THE SAVIOURS OF SOUL?

  • When hip-hop came into its own about a decade ago, soul music lost a bit of its soul. Hip-hop took with it a chunk of the fight-the-power spirit that had once belonged primarily to soul and rhythm and blues. Back in the day--as the phrase goes--Marvin Gaye, Curtis Mayfield and Stevie Wonder sang of urban blight and soul power, about disintegrating families and spiritual transcendence, about "what's going on" and living in a "pasttime paradise."

    When rap came around, however, younger performers found its passionate, insistent rhythms a more fitting vehicle for the messages they wanted to deliver and for presenting the truth of their lives. Groups like Public Enemy carried the flag of black protest, and later, gangsta rappers like Snoop Doggy Dogg chronicled the crime-ridden neighborhoods in which they lived in scathing, scatological terms. Soul music was left to Mariah Carey, Whitney Houston, Boyz II Men and the like. Talented performers, yes. Standard-bearers for musical boundary pushing, no.

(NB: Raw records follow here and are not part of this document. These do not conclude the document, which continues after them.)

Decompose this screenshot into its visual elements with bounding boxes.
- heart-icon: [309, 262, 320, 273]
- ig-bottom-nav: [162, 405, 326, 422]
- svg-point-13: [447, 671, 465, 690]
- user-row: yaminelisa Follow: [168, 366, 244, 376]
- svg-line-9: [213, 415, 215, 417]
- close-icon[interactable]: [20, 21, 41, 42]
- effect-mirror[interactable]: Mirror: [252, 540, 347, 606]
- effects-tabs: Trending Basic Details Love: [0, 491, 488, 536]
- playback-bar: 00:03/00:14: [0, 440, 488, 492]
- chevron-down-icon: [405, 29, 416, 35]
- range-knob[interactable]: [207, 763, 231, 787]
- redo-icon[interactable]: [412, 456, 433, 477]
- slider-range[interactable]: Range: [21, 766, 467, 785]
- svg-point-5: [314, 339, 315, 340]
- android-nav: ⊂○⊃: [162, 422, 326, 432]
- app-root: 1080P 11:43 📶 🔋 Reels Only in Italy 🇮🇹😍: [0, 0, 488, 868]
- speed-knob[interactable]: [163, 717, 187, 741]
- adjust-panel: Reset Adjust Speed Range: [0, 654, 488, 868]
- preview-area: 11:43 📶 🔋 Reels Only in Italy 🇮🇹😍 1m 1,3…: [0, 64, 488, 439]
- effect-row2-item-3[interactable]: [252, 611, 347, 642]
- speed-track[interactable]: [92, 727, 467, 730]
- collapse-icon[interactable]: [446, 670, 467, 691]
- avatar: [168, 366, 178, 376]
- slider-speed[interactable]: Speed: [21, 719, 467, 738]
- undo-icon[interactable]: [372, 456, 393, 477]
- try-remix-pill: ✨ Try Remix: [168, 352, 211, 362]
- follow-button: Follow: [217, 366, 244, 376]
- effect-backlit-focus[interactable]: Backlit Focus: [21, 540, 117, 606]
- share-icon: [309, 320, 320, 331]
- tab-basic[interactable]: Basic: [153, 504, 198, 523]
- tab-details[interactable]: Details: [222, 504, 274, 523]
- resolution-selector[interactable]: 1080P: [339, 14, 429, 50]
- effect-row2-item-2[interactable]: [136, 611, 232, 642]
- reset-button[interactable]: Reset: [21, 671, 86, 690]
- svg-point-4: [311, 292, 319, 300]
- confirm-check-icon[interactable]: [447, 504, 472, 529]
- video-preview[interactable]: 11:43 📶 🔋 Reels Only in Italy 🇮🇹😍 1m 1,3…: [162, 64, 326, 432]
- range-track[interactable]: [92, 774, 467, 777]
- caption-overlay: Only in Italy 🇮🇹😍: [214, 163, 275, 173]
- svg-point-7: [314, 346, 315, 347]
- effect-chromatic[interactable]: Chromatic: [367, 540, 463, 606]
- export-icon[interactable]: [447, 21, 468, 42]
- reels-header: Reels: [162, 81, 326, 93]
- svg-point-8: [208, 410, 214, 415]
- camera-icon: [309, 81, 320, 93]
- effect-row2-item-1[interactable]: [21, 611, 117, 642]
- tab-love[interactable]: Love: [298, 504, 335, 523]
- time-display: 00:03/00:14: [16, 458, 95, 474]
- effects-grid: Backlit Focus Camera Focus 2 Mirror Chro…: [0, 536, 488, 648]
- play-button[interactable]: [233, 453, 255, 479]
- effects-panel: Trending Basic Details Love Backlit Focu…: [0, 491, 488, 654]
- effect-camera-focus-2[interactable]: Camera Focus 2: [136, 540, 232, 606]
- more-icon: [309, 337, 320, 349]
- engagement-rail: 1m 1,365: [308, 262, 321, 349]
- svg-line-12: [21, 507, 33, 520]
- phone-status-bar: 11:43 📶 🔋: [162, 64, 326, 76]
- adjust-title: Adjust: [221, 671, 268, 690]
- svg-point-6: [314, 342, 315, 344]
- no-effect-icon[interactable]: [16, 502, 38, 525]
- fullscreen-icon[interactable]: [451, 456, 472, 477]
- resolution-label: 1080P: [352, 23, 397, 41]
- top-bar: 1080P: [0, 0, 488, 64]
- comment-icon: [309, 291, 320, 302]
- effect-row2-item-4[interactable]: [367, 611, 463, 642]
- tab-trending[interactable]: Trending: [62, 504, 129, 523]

    Yet even in the age of hip-hop, a fair number of musicians, including the Artist Formerly Known As Prince, have managed to create challenging soul. Most recently, there has been a smallish wave from Britain of what could be termed alternative soul, or neo-soul--music by performers who take the traditional songwriting structures and approaches associated with soul and R. and B. and tweak them with twisting rhythms, eccentric melodies and skewed lyrics. That English wavelet includes the solo performers Seal, Des'ree and Tricky and the group Portishead.

    Now, in the U.S., a similar neo-soul movement seems to be making a splash. The Haitian-American hip-hop group the Fugees scored a hit with its gritty remake of Roberta Flack's Killing Me Softly. The Brooklyn-based R.-and-B. duo Groove Theory, whose songs combine pure pop appeal with slightly avant-garde musical touches, received heavy airplay for its smash single Tell Me and has a new song, Keep Tryin', on the charts. Singer D'Angelo draws fans with music that adds a laid-back '90s twist to the sound of '70s soul. And a multi-act tour is being planned for this summer that's being billed as a kind of Soul-apalooza that will feature the Fugees, the group Spearhead and other cutting-edge neo-soul performers.

    The flow will pick up over the next few weeks with three impressive neo-soul releases: seductive crooner Maxwell has an album just out called Maxwell's Urban Hang Suite; in early June singer-bassist Me'Shell NdegeOcello will come out with her second album, Peace Beyond Passion; and in July the wistfully named vocalist ambersunshower will release her debut CD, Walter T. Smith.

    Each of these new albums also brings something fresh to the pop- soul formula (verse, catchy chorus, hit-a-few-high-notes- at-the-end-to-prove-you-can-sing) that anyone who has listened to pop radio for more than 10 seconds knows intimately. Maxwell's Urban Hang Suite, harking back to such great '70s theme albums as Gaye's Here, My Dear, is a song cycle that follows a single love affair from eyes-meeting-across- a-crowded-party to marriage proposal. The album's best song,...Til the Cops Come Knockin', is a lingerie-smooth tune with a slightly provocative edge that promises passionate, noisy, wake-the-neighbors love "til the cops come knockin'."

    For her part, ambersunshower sings songs that are as unconventional as her name. On Walter T. Smith (named after her late grandfather) her songs bounce, throb and skip along, playful and carefree; what gives them substance is her unusual blend of ethereal vocals, folky acoustic guitar and forceful hip-hop percussion. The most engaging number is the title track, a flitty number about death that's charmingly blithe in the face of sorrow.

    NdegeOcello's Peace Beyond Passion is the most emotionally ambitious of these new albums, addressing racial, sexual and religious concerns in lyrics that are by turns inscrutable and revealing. On one song, The Way, NdegeOcello sings, "They say you're the way the light/The light is so blinding/Your followers condemn me your words used to enslave me." Her bitter words are a sharp contrast to the agreeably slick, burbling, bass-heavy groove of the music. On some of the other songs, though, one wishes NdegeOcello's music were as fiery as her lyrics.

    In fact, there are more than a few songs on each of these albums that fall short--ending up either not pointed enough or just plain pointless. But the occasional missteps are understandable and mostly forgivable. If you want to get back your soul, you're going to have to take risks.